Filistin davası, bir din kavgası değil esaret altındaki halkların sömürgecilikle savaşıdır

TBMM Genel Kurulu’nda söz alan Kürkçü: “Osmanlı’nın gölgesi Arap dünyasında hiç de sevilen ve istenilen, beklenilen bir gölge değildir. Araplar, Osmanlı hâkimiyetinden kurtulmak için verdikleri mücadeleyi kendi millî kimliklerinin bir parçası sayarlar. Türkiye Cumhuriyeti, onlara özgür, demokratik, laik bir cumhuriyetin dayanışması içerisinde yaklaştığı takdirde Filistin davasına en büyük hizmeti yapmış olacaktır.” dedi.

HDP GRUBU ADINA ERTUĞRUL KÜRKCÜ (İzmir) -Gündemimizdeki en önemli, en yakıcı mesele Filistin’de İsrail işgalciliğinin yol açmış olduğu büyük katliamlar, büyük insani trajediler ve bununla karşı karşıya gelme yolları ve fırsatları. Türkiye bir devlet olarak, Türkiye’nin halkları toplumsal olarak bu saldırganlıkla başa çıkmada Filistin halkına yardımcı olabilir mi?
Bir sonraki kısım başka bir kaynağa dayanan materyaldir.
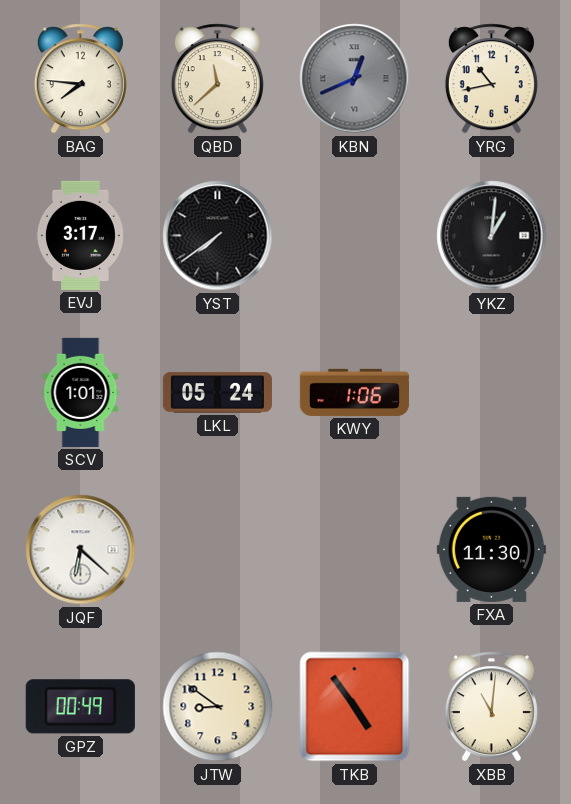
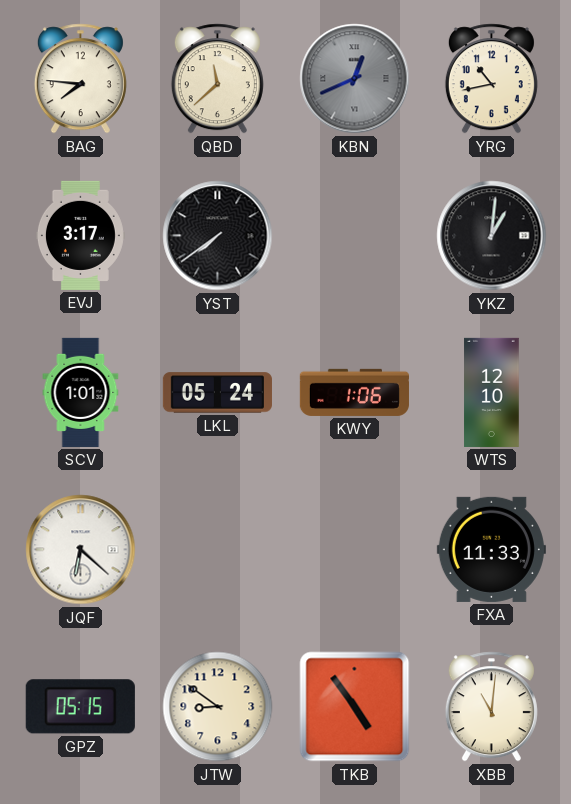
WTS: none -> 12:10
FXA: 11:30 -> 11:33
GPZ: 00:49 -> 05:15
Görünüşe göre lafta yardımcı oluyoruz fakat sabah oturumunda yani bu toplantıdan önceki oturumda grubumuz adına konuşan Ayhan Bilgen’in ifade ettiği gibi, aslında elde hamasetten başka bir şey yok ve de üstelik bu hamasetin büründüğü boyutlar itibarıyla da verilen zararlar var. En önemli mesele, İsrail-Filistin meselesini bir din meselesi olarak kavramak ve zalim Museviler ile mazlum Müslümanlar arasındaki bir çatışma olarak bunu okumak, bundan daha yanlış bir şey olamaz. İki sebeple olamaz.
Birincisi: Hakikaten böyle değildir. İkincisi: Filistin halkı Müslümanlardan ibaret değildir, çok etnili bir toplumdur bütün Orta Doğu toplumları gibi. Batı Şeria ve Doğu Kudüs’te yaşayan 3 milyon insanın yüzde 83’ünü Filistinli Araplar, yüzde 17’sini Yahudiler oluşturuyor yani Yahudilerle Arapların bir arada yaşadığı bir toplumdan söz ediyoruz ve bu toplumun sadece yüzde 75’i Müslüman, yüzde 17’si Yahudi, yüzde 18’i de Hristiyan. Dolayısıyla bir kere Filistinlilerin tamamı İsrail’in bu saldırısına maruz kalıyorlar. Gazze’de de durum farklı değil, orada Müslüman yapı daha geniş, yüzde 99,5’i Araplardan, bunun da yüzde 98’i Müslümanlardan oluşuyor ama bir bütün olarak baktığımızda Filistin’in çok etnili, çok kimlikli, çok kültürlü, çok dinli bir toplum olduğu ortada. Zaten Kudüs’ü göklere çıkarırken 3 dinin buluştuğu bir kentten, bir ülkeden söz ediyorsak…
RUHİ ERSOY (Osmaniye) – Ölenler neden hep Müslümanlar oluyor o zaman? Ölen niye hep Müslüman oluyor Sayın Hatip?
ERTUĞRUL KÜRKCÜ (Devamla) – Ya, sen işine bak.
RUHİ ERSOY (Osmaniye) – İşim bu benim.
ERTUĞRUL KÜRKCÜ (Devamla) – Şimdi, bu mücadele bir dinler mücadelesi değil, bu, sömürgecilikle esaret altındaki milletlerin mücadelesi. Sömürgeciliğin bir tarafında hem dini Müslüman olanlar hem de Amerika Birleşik Devletlerinin yanında saf tutan devletler var. Filistin’in sömürge hâline gelmesinde hâkim Arap devletlerinin ve İslam dinine bağlılık iddia eden yönetimlerin son derece büyük günahları olduğu gibi, aslında İslamiyet’e bağlı olmayan, başka bir dine, başka bir itikada mensup fakat Filistin’in bağımsızlığı için mücadele eden Araplar da vardı. Bunların arasında Filistin Demokratik Halk Kurtuluş Cephesi Lideri Naif Havatme’yi, Filistin Demokratik Halk Kurtuluş Cephesi Lideri George Habaş’ı sayabiliriz. Bu ikisi de Hristiyan Araplardı ve İsrail saldırganlığına karşı mücadele ediyorlardı. İsrail’in içinde de siyonizme karşı ve siyonist işgalciliğe karşı mücadele eden demokratik güçler var. Bir bütün olarak Amerikan hâkimiyetinin ya da emperyalist hâkimiyetin Orta Doğu’daki koçbaşı olması dolayısıyla İsrail’in ortaya çıkmış olan bir dizi gerilimin içinde Türkiye bir ileri, bir geri rol oynadı ama esasen hep Amerikan ekseninde durduğunu söylemek hiç de zor değil.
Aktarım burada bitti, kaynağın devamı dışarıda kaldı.